(Beginning of DATA SHOWN)

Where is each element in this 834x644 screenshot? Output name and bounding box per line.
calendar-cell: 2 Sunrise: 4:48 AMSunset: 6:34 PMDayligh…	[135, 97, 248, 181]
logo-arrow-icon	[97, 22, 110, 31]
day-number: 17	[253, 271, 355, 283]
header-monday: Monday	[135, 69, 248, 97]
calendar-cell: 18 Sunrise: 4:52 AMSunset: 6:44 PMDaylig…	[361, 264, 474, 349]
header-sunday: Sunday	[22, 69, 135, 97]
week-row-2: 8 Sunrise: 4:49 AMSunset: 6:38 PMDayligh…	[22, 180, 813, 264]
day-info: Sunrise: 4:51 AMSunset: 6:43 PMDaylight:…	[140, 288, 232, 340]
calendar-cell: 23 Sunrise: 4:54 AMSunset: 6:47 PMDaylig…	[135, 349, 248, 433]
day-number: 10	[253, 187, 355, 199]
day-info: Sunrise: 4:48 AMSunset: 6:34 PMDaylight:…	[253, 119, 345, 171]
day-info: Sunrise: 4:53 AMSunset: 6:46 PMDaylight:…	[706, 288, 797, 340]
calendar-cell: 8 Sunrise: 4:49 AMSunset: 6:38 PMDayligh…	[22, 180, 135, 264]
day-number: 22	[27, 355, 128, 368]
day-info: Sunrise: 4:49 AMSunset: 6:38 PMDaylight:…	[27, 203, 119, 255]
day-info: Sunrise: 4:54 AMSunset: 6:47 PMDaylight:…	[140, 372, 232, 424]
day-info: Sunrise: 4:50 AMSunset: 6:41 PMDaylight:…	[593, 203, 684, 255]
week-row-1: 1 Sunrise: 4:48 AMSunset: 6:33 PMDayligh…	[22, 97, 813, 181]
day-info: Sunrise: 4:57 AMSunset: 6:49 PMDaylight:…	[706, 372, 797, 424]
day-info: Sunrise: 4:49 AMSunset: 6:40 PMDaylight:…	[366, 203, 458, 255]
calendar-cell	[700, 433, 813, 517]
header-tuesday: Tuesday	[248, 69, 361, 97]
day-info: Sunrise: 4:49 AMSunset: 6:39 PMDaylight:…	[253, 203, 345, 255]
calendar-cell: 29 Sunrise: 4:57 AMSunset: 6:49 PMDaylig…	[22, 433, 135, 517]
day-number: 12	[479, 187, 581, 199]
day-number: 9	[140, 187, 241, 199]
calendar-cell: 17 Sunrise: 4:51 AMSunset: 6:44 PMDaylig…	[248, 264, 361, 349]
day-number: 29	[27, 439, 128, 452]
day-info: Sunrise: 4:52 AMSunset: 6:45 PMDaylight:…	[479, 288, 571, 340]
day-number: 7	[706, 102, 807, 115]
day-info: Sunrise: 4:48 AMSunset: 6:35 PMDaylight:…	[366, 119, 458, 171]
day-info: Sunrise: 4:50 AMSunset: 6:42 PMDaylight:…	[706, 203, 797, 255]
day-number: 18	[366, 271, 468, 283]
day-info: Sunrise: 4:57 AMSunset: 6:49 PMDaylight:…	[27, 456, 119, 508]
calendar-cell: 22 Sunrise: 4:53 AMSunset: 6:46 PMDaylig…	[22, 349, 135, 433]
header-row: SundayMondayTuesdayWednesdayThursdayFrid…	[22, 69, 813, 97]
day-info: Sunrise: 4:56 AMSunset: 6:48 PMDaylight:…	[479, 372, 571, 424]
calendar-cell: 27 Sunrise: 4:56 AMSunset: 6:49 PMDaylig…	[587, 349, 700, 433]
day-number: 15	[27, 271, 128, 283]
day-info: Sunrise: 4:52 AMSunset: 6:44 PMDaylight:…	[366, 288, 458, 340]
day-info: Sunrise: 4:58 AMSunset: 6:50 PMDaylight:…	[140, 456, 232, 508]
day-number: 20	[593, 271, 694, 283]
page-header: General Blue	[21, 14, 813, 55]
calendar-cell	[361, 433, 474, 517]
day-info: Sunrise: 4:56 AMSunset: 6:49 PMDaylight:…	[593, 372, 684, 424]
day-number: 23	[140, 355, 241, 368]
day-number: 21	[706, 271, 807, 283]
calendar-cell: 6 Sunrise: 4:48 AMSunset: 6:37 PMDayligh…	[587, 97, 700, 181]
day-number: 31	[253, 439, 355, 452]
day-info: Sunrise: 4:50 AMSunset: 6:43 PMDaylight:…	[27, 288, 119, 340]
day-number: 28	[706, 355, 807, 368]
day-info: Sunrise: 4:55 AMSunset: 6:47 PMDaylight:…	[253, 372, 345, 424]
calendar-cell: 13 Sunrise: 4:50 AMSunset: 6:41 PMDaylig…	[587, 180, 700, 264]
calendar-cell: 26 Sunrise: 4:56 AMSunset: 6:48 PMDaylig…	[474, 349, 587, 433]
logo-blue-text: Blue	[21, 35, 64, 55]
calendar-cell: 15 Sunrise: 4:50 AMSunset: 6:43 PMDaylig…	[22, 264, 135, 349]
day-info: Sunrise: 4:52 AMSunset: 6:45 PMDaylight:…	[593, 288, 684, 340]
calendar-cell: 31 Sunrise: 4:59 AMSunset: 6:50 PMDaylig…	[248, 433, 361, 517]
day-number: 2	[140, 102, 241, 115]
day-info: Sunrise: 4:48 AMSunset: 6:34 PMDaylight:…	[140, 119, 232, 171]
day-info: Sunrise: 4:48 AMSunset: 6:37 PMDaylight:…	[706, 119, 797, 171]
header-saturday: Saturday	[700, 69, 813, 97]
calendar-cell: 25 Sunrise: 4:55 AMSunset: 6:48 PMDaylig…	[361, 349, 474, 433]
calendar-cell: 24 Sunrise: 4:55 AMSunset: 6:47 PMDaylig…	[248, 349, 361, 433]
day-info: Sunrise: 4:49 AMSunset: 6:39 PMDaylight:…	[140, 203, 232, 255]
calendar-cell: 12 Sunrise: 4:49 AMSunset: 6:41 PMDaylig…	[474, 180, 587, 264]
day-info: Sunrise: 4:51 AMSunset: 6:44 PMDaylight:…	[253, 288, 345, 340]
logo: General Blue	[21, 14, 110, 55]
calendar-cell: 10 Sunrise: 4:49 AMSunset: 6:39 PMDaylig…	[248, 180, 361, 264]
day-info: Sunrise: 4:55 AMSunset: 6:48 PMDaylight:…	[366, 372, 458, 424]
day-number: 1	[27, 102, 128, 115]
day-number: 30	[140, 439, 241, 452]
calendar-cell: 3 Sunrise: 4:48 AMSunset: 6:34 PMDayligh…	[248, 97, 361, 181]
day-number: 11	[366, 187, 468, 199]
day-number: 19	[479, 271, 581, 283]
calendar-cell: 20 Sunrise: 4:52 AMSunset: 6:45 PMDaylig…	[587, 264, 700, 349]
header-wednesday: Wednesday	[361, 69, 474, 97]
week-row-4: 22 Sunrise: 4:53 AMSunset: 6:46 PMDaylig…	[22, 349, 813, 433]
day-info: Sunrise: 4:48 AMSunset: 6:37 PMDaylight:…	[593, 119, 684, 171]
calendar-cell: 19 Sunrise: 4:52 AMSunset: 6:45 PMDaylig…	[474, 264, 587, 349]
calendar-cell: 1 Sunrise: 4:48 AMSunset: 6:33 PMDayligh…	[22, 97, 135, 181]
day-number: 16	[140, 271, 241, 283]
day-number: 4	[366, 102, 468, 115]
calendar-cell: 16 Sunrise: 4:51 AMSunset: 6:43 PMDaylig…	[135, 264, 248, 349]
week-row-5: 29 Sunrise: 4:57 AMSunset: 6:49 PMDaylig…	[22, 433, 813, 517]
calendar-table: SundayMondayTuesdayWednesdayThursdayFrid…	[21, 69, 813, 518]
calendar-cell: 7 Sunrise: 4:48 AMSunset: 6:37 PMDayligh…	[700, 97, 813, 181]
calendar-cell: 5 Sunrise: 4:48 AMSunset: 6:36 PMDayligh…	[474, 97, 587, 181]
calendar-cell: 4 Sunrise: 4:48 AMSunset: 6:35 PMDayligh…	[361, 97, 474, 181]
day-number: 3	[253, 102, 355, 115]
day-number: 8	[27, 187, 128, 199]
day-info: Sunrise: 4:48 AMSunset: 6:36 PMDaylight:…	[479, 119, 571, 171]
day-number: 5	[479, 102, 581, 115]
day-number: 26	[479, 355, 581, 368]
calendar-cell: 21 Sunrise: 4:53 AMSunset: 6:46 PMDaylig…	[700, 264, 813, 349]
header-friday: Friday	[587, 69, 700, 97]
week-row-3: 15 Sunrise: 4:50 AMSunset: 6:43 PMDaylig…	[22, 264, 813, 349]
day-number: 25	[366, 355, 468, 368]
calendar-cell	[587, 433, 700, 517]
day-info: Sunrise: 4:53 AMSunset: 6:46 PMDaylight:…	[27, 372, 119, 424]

(End of DATA SHOWN)

Go line by line through the data above and report each one that holds the string "General".

● RESULT OF THE EXERCISE:
page-header: General Blue	[21, 14, 813, 55]
logo: General Blue	[21, 14, 110, 55]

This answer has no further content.